◆ **Aim of the exercise**: Using the records below, locate all lines containing "Quels" and return them.

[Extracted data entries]
_____
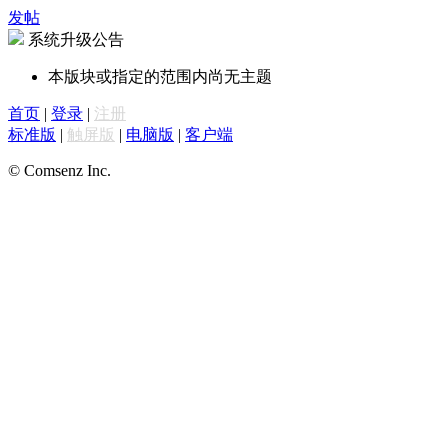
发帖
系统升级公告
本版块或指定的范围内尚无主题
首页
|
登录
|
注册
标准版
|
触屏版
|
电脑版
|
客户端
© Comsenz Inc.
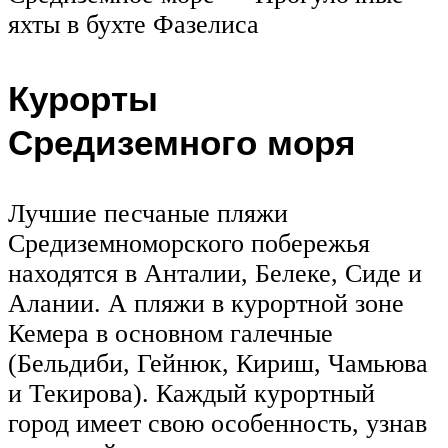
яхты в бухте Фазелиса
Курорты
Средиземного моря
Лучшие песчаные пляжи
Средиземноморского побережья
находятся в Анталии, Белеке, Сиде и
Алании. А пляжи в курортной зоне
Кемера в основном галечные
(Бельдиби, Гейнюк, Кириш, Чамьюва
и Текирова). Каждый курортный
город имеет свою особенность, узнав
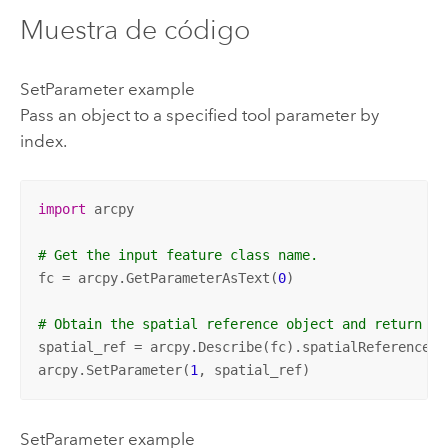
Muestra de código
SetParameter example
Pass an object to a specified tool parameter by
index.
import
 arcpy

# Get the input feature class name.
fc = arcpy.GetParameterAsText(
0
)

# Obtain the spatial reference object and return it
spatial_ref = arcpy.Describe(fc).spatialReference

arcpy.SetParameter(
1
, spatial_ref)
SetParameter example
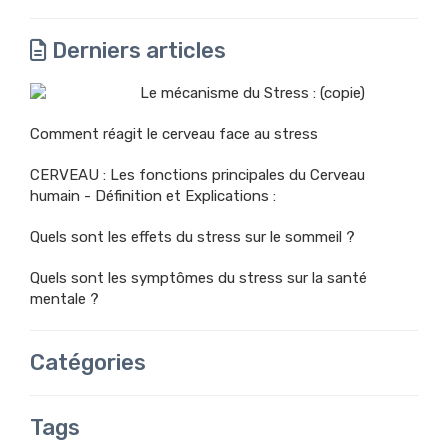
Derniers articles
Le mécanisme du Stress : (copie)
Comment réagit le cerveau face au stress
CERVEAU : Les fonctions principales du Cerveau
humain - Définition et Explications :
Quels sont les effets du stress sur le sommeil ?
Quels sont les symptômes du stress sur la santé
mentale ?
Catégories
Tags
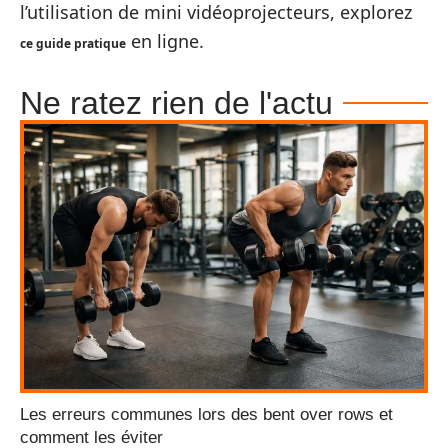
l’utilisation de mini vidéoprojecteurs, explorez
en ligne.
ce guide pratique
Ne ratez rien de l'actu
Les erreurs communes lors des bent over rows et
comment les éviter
_____
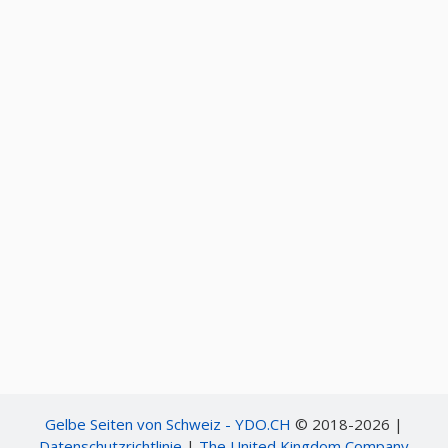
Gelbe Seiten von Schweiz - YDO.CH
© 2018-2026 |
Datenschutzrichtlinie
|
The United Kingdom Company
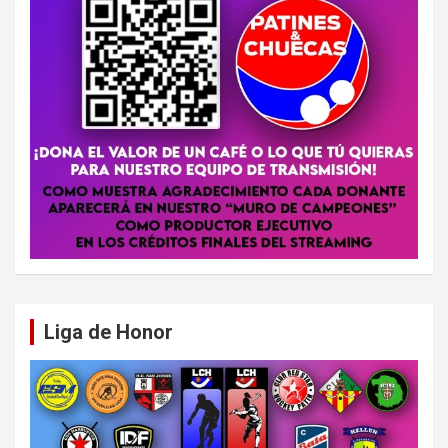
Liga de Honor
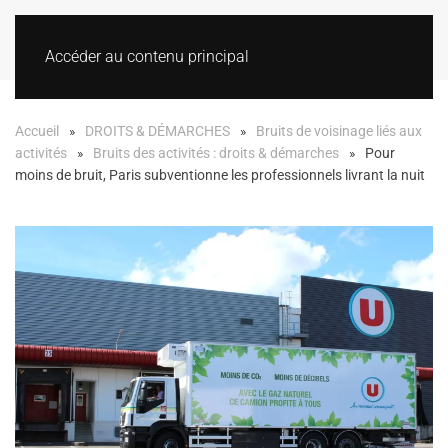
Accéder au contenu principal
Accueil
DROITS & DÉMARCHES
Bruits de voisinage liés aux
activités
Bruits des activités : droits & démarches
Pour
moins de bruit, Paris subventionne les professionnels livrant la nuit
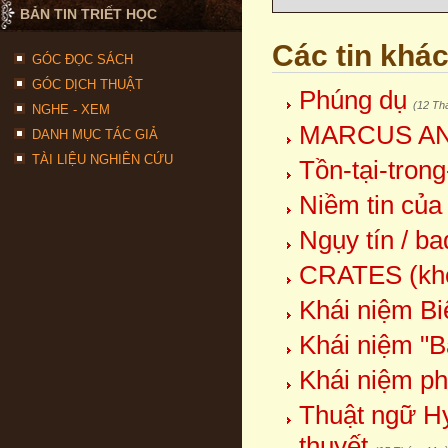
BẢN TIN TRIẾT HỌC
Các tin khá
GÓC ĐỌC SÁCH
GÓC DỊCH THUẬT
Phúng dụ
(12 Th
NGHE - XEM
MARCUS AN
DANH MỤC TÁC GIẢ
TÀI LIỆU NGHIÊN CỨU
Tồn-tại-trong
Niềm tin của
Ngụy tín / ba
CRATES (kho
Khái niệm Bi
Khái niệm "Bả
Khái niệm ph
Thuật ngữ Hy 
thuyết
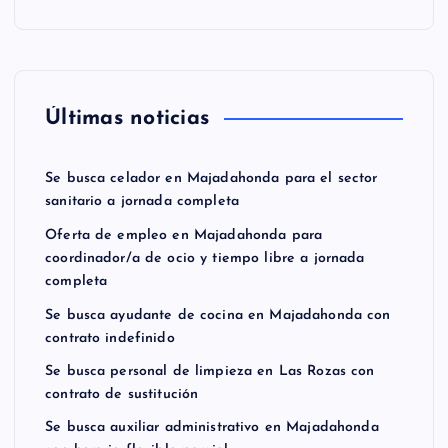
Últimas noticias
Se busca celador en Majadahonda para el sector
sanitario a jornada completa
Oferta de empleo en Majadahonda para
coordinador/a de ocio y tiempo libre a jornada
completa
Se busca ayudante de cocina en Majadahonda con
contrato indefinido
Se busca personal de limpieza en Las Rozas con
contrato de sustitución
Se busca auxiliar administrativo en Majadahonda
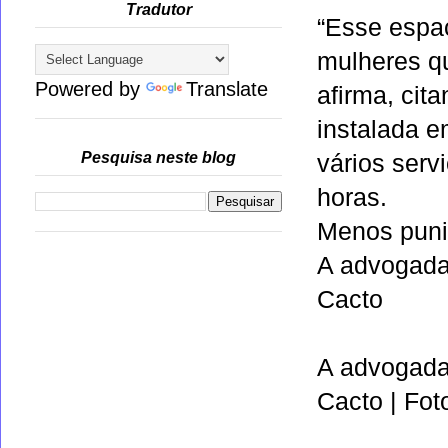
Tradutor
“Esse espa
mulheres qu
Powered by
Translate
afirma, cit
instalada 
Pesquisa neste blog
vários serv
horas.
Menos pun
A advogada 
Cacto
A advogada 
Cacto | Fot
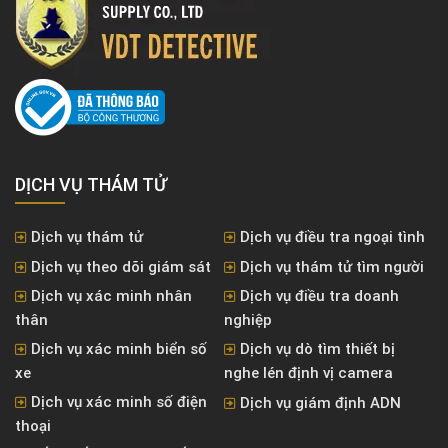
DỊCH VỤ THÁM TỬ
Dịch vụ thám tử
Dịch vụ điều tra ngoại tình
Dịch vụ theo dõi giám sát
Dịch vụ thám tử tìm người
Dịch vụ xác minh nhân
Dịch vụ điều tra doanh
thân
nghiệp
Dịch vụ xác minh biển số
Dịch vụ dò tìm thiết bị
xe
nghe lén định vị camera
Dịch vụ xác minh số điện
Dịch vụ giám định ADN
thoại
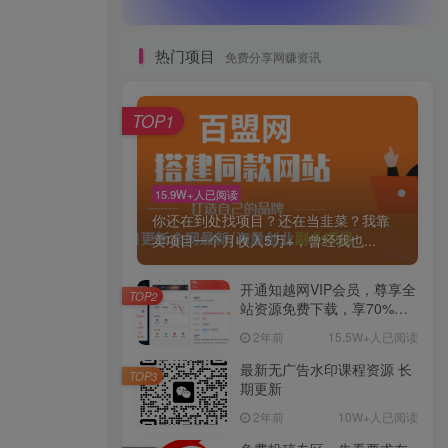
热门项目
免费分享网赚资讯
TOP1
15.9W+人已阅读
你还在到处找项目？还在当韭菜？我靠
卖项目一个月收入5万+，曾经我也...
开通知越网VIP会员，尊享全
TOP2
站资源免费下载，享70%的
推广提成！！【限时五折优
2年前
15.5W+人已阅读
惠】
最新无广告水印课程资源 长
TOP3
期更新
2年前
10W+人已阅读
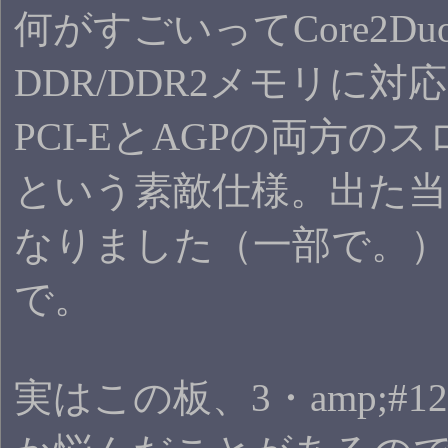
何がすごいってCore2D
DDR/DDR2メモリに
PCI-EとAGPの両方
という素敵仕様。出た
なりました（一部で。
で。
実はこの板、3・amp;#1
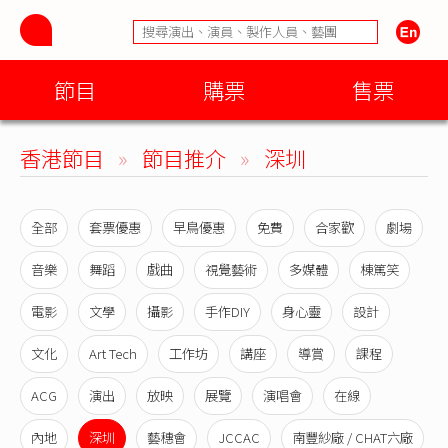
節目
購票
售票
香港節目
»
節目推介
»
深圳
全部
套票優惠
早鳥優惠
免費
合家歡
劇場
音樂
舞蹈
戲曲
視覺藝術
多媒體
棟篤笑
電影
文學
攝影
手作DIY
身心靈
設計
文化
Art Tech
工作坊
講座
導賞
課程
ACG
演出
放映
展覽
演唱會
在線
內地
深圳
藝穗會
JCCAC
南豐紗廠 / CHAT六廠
_____
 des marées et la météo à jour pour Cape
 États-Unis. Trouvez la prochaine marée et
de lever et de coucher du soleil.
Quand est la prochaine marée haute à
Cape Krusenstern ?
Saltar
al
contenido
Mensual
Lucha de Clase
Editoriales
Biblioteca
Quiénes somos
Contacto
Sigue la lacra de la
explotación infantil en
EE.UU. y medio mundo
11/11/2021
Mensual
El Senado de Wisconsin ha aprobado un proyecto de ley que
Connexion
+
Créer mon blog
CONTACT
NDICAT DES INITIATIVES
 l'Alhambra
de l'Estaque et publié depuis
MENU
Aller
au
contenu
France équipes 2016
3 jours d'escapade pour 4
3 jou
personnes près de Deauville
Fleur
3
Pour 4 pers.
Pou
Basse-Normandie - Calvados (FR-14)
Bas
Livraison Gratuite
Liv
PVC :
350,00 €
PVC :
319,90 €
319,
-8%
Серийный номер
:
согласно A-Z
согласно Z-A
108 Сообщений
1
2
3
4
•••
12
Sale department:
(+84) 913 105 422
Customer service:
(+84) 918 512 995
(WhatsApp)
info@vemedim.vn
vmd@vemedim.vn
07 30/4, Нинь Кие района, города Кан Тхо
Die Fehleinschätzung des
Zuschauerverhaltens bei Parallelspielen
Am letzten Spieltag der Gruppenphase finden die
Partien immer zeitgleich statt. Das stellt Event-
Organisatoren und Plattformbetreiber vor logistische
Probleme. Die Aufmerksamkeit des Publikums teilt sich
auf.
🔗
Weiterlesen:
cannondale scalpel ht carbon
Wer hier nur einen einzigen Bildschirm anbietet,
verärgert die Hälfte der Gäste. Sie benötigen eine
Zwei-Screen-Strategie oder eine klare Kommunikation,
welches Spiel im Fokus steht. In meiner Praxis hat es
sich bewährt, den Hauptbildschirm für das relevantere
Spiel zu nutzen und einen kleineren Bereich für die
_____
◆ **Answer for this exercise**:
Quels sont les effets du stress sur le sommeil ?
Quels sont les symptômes du stress sur la santé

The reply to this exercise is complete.